See screenshot before extension: image

And after extension; image

As I said some days ago by phone, I was considering to change strategy when rivers are lines instead of polygons, but I thought it was better as first step to solve this issue which was not depending on the type of spatial objects the river is made of (polygons or lines). Moreover, as we will combine polygons and lines at a certain point, it makes the "new" method prone to bugs. So to play safe, I will focus on existent code although it is less accurate with rivers as lines.

PieterjanVerhelst commented 3 years ago

aha, this makes sense! So this issue can be closed, correct?

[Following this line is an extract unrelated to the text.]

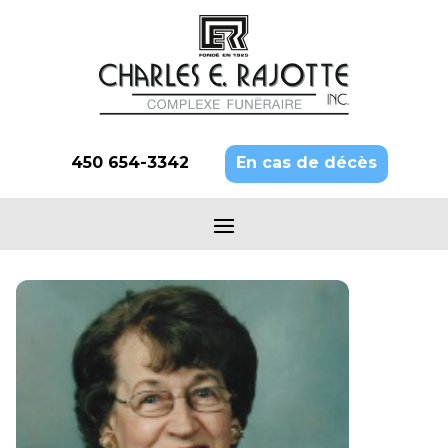
450 654-3342
En cas de décès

damianooldoni commented 3 years ago

I would wait still a little. I find still worth a check that the distance grows so much while increasing the resolution. First i would like to close the new one, #66 so that you can check what I asked for here. If should be solved easily. I am working on it just now.

PieterjanVerhelst commented 3 years ago

I ran some checks on distance calculations for the Belgian and Frome network. The variations are quite okay, especially for Belgium. Example of distances between stations in Belgian network:

@damianooldoni upon your approval, I will merge the branch and close this issue. Note that I will add documentation about the persisting error that can be ignored (https://stackoverflow.com/questions/61598340/why-does-rastertopoints-generate-an-error-on-first-call-but-not-second ). I will also put the receiver network files in a separate folder since I will start uploading various network files.

damianooldoni commented 3 years ago

Nice! Yes, do it. It seems also that calculated distance converges to GIS manual measurement by increasing the resolution. Yes, makes separate folders, file management is important. And adding documentation about that error is a good reminder for us and anybody else running the code.